**Problem statement**
Your reply should be only the number of lines in the records that contain the word "Federal".

**Collected data**
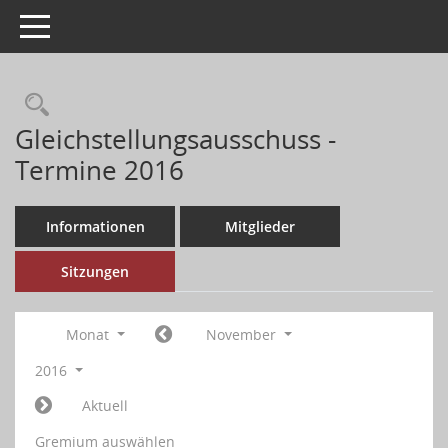
Toggle navigation
Gleichstellungsausschuss -
Termine 2016
Informationen
Mitglieder
Sitzungen
Monat
November
2016
Aktuell
Gremium auswählen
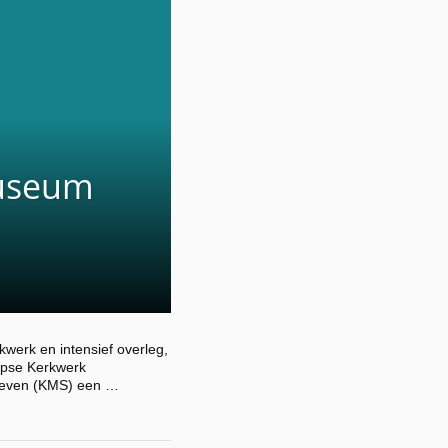
Museum
kwerk en intensief overleg,
rpse Kerkwerk
nleven (KMS) een …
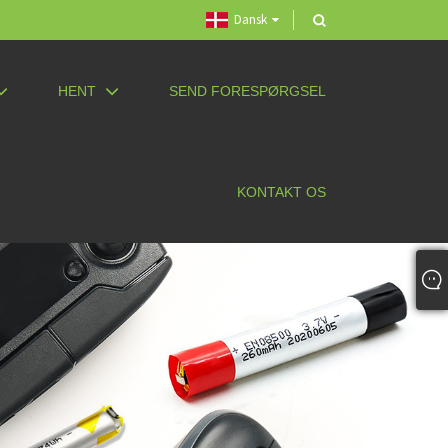
Dansk
HENT
SEND FORESPØRGSEL
KONTAKT OS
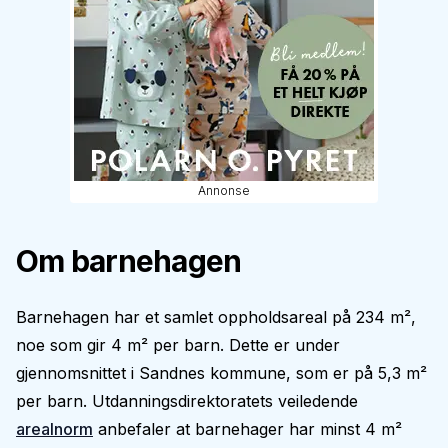
Annonse
Om barnehagen
Barnehagen har et samlet oppholdsareal på 234 m²,
noe som gir 4 m² per barn. Dette er under
gjennomsnittet i Sandnes kommune, som er på 5,3 m²
per barn. Utdanningsdirektoratets veiledende
arealnorm
anbefaler at barnehager har minst 4 m²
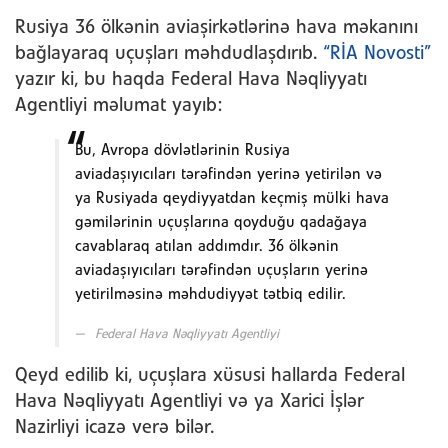
Rusiya 36 ölkənin aviaşirkətlərinə hava məkanını
bağlayaraq uçuşları məhdudlaşdırıb.
“RİA Novosti”
yazır ki, bu haqda Federal Hava Nəqliyyatı
Agentliyi məlumat yayıb:
Bu, Avropa dövlətlərinin Rusiya
aviadaşıyıcıları tərəfindən yerinə yetirilən və
ya Rusiyada qeydiyyatdan keçmiş mülki hava
gəmilərinin uçuşlarına qoyduğu qadağaya
cavablaraq atılan addımdır. 36 ölkənin
aviadaşıyıcıları tərəfindən uçuşların yerinə
yetirilməsinə məhdudiyyət tətbiq edilir.
Federal Hava Nəqliyyatı Agentliyi
Qeyd edilib ki, uçuşlara xüsusi hallarda Federal
Hava Nəqliyyatı Agentliyi və ya Xarici İşlər
Nazirliyi icazə verə bilər.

**Response area**
3